MONDAY, JULY 9
Psalm 8:1-9
Acts 3:19
Let us live each day for Jesus.
“HOW GREAT THOU ART!”
Though man straddles the skies, he rarely looks out of his cabin-window to behold the glories of God’s creation. What he sees are hordes of his own kind queuing and rushing each day in a struggling existence, himself a speck in the surging human tide. How stifled is his soul! Let him return to his status of an earthworm. Let him look up to the night-blue sky above and sing in adoration with David in Psalm 19:1. Let us with David’s child-simple faith praise the Almighty. The children’s innocent voices are a delight to both God and men, except those who are hardened enemies to the Truth. Our Lord quoted Psalm 8:2 to silence the chief priests and scribes who resented the children’s Hosannas to the Son of David, their Lord and Creator. It is when we see the wonders of God’s creation that we sink back into our smallness. Yet, we are the apex of God’s creation, and the apple of His eye (Ps 17:8).

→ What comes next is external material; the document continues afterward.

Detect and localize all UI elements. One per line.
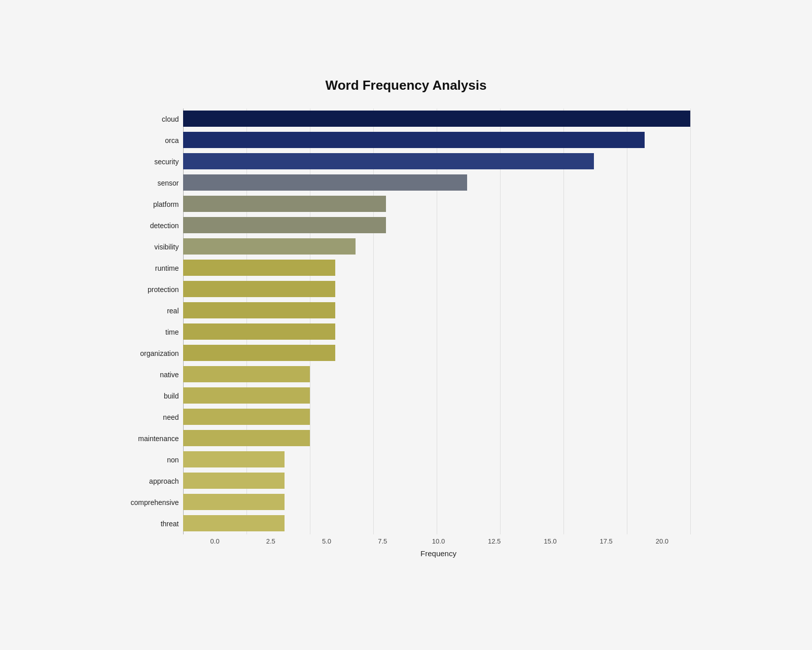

Though we are “a little lower than the angels” by our mortality, and Jesus who has taken upon Himself our flesh and blood to die in our stead is also “made a little lower than the angels” (Heb 2:9-18), yet we are to triumph with Him who is our Head, to be crowned with glory and honour. In Jesus Christ we have Paradise regained. We who are sons by adoption in Him shall reign together with Him over the whole creation “when the times of refreshing shall come from the presence of the Lord” (Acts 3:19).
Inspite of our rebellion in Adam, the mandate to man to “have dominion over the fish of the sea, and over the fowl of the air, and over every living thing that moveth upon the earth” remains (Gen 1:28). Alas, it is when man tries to invade God’s territory, the spheres above our air-region, that disasters occur to put man in his proper place.
In conclusion, let us echo with David. Let us, “like a good composer, the poet returns to his keynote, falling back, as it were, into his first state of wondering adoration” (Spurgeon).
THOUGHT: “How Great Thou Art.”
PRAYER: Forgive my pride, O Lord. May I always see myself as a worm.